The Dark Internet

Hey there !

I’m back with a new topic yet again. Today I’ll be discussing what is known as the “Dark Internet” of the “Invisible Web”… Many of you might wonder what is this all about. well then folks, read on………………….

Almost all of us are quite familiar with the term www or the World Wide Web. There are millions of web sites on the Internet that fulfill your search criteria. Say for example, if I want to see how many sites are related to information technology, then I would simply open any of the popular web search engines (Google, Yahoo, Altavista and there are a lot more !), and give my search string and the search engine gives me a long list of all websites related to information technology.
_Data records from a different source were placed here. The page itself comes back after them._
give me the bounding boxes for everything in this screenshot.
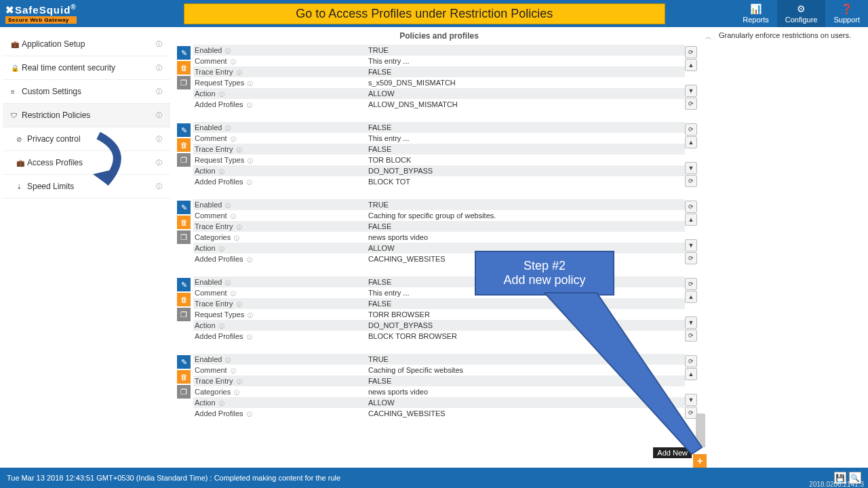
policy-row: Comment ⓘThis entry ... <box>193 56 685 66</box>
status-text: Tue Mar 13 2018 12:43:51 GMT+0530 (India… <box>7 474 340 482</box>
refresh-icon[interactable]: ⟳ <box>685 123 697 136</box>
policy-row: Added Profiles ⓘALLOW_DNS_MISMATCH <box>193 99 685 110</box>
edit-icon[interactable]: ✎ <box>177 123 191 137</box>
refresh-icon[interactable]: ⟳ <box>685 98 697 110</box>
refresh-icon[interactable]: ⟳ <box>685 175 697 187</box>
info-icon: ⓘ <box>231 291 236 297</box>
info-icon: ⓘ <box>237 302 242 308</box>
move-down-icon[interactable]: ▼ <box>685 317 697 329</box>
policy-row: Categories ⓘnews sports video <box>193 232 685 243</box>
move-down-icon[interactable]: ▼ <box>685 239 697 251</box>
delete-icon[interactable]: 🗑 <box>177 216 191 229</box>
row-key: Action ⓘ <box>193 321 368 330</box>
info-icon: ⓘ <box>248 312 253 319</box>
policy-card: ✎🗑❐Enabled ⓘTRUEComment ⓘCaching of Spec… <box>177 354 701 419</box>
row-key: Comment ⓘ <box>193 134 368 143</box>
menu-icon: 🔒 <box>11 64 22 72</box>
row-key: Trace Entry ⓘ <box>193 222 368 231</box>
policy-row: Request Types ⓘTORR BROWSER <box>193 309 685 320</box>
row-value: CACHING_WEBSITES <box>368 409 685 418</box>
move-up-icon[interactable]: ▲ <box>685 214 697 226</box>
sidebar-item-access-profiles[interactable]: 💼Access Profilesⓘ <box>3 151 170 175</box>
info-icon: ⓘ <box>237 379 242 385</box>
refresh-icon[interactable]: ⟳ <box>685 329 697 342</box>
move-down-icon[interactable]: ▼ <box>685 162 697 174</box>
move-up-icon[interactable]: ▲ <box>685 368 697 380</box>
clone-icon[interactable]: ❐ <box>177 230 191 244</box>
move-up-icon[interactable]: ▲ <box>685 291 697 303</box>
row-key: Comment ⓘ <box>193 211 368 220</box>
info-icon: ⓘ <box>234 235 239 241</box>
policy-row: Comment ⓘThis entry ... <box>193 287 685 298</box>
info-icon: ⓘ <box>237 224 242 230</box>
row-value: TRUE <box>368 355 685 363</box>
chart-icon: 📊 <box>750 3 762 14</box>
policy-row: Action ⓘALLOW <box>193 88 685 99</box>
info-icon: ⓘ <box>231 59 236 65</box>
clone-icon[interactable]: ❐ <box>177 308 191 321</box>
refresh-icon[interactable]: ⟳ <box>685 355 697 367</box>
info-icon: ⓘ <box>225 280 231 286</box>
policy-row: Enabled ⓘTRUE <box>193 199 685 210</box>
row-key: Added Profiles ⓘ <box>193 409 368 418</box>
row-key: Trace Entry ⓘ <box>193 300 368 308</box>
clone-icon[interactable]: ❐ <box>177 385 191 399</box>
row-value: This entry ... <box>368 289 685 297</box>
delete-icon[interactable]: 🗑 <box>177 293 191 306</box>
info-icon: ⓘ <box>247 102 252 108</box>
policy-row: Trace Entry ⓘFALSE <box>193 221 685 232</box>
move-down-icon[interactable]: ▼ <box>685 394 697 406</box>
scrollbar[interactable] <box>696 413 705 447</box>
section-title: Policies and profiles <box>177 30 701 45</box>
row-value: ALLOW_DNS_MISMATCH <box>368 100 685 108</box>
info-icon: ⓘ <box>219 246 224 252</box>
move-down-icon[interactable]: ▼ <box>685 85 697 97</box>
move-up-icon[interactable]: ▲ <box>685 136 697 148</box>
menu-icon: 🛡 <box>11 112 22 119</box>
policy-row: Added Profiles ⓘBLOCK TOT <box>193 176 685 187</box>
info-icon: ⓘ <box>219 169 224 175</box>
row-key: Added Profiles ⓘ <box>193 255 368 264</box>
banner: Go to Access Profiles under Restriction … <box>184 3 665 24</box>
sidebar-item-custom-settings[interactable]: ≡Custom Settingsⓘ <box>3 80 170 104</box>
add-tooltip: Add New <box>653 447 692 458</box>
sidebar-item-real-time-content-security[interactable]: 🔒Real time content securityⓘ <box>3 56 170 80</box>
chevron-up-icon[interactable]: ︿ <box>705 33 712 42</box>
delete-icon[interactable]: 🗑 <box>177 138 191 152</box>
refresh-icon[interactable]: ⟳ <box>685 252 697 264</box>
info-icon: ⓘ <box>225 48 231 54</box>
refresh-icon[interactable]: ⟳ <box>685 278 697 290</box>
edit-icon[interactable]: ✎ <box>177 355 191 369</box>
row-value: ALLOW <box>368 399 685 407</box>
sidebar-item-restriction-policies[interactable]: 🛡Restriction Policiesⓘ <box>3 104 170 127</box>
edit-icon[interactable]: ✎ <box>177 201 191 214</box>
sidebar-item-privacy-control[interactable]: ⊘Privacy controlⓘ <box>3 127 170 151</box>
refresh-icon[interactable]: ⟳ <box>685 201 697 213</box>
row-value: FALSE <box>368 123 685 131</box>
row-value: BLOCK TOT <box>368 178 685 186</box>
row-key: Comment ⓘ <box>193 57 368 66</box>
nav-support[interactable]: ❓Support <box>825 0 868 27</box>
sidebar-item-speed-limits[interactable]: ⇣Speed Limitsⓘ <box>3 175 170 199</box>
nav-reports[interactable]: 📊Reports <box>734 0 777 27</box>
delete-icon[interactable]: 🗑 <box>177 370 191 384</box>
move-up-icon[interactable]: ▲ <box>685 59 697 71</box>
delete-icon[interactable]: 🗑 <box>177 61 191 75</box>
row-key: Enabled ⓘ <box>193 278 368 287</box>
edit-icon[interactable]: ✎ <box>177 46 191 60</box>
policy-row: Request Types ⓘs_x509_DNS_MISMATCH <box>193 77 685 88</box>
clone-icon[interactable]: ❐ <box>177 76 191 89</box>
row-value: This entry ... <box>368 134 685 142</box>
refresh-icon[interactable]: ⟳ <box>685 46 697 58</box>
row-value: TORR BROWSER <box>368 310 685 319</box>
edit-icon[interactable]: ✎ <box>177 278 191 291</box>
policy-row: Action ⓘDO_NOT_BYPASS <box>193 165 685 176</box>
row-value: FALSE <box>368 300 685 308</box>
clone-icon[interactable]: ❐ <box>177 153 191 167</box>
row-value: FALSE <box>368 278 685 286</box>
info-icon: ⓘ <box>248 81 253 87</box>
sidebar-item-application-setup[interactable]: 💼Application Setupⓘ <box>3 33 170 56</box>
nav-configure[interactable]: ⚙Configure <box>777 0 826 27</box>
add-button[interactable]: + <box>693 454 707 468</box>
policy-row: Added Profiles ⓘCACHING_WEBSITES <box>193 408 685 419</box>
But, have you ever wondered that what result you get is just a tip of the iceberg ! In reality, there could be much much more available on the Internet but either could not be searched by the search engine or is not displayed in the list that you got. This hidden content of the Internet is what we call “The Dark Internet”

The first version of this web page was written in 2000, when this topic was new and baffling to many web searchers. Since then, search engines’ crawlers and indexing programs have overcome many of the technical barriers that made it impossible for them to find and provide invisible web pages.

These types of pages used to be invisible but can now be found in most search engine results:

  • Pages in non-HTML formats (pdf, Word, Excel, PowerPoint), now converted into HTML.
  • Script-based pages, whose URLs contain a ? or other script coding.
  • Pages generated dynamically by other types of database software (e.g., Active Server Pages, Cold Fusion). These can be indexed if there is a stable URL somewhere that search engine crawlers can find.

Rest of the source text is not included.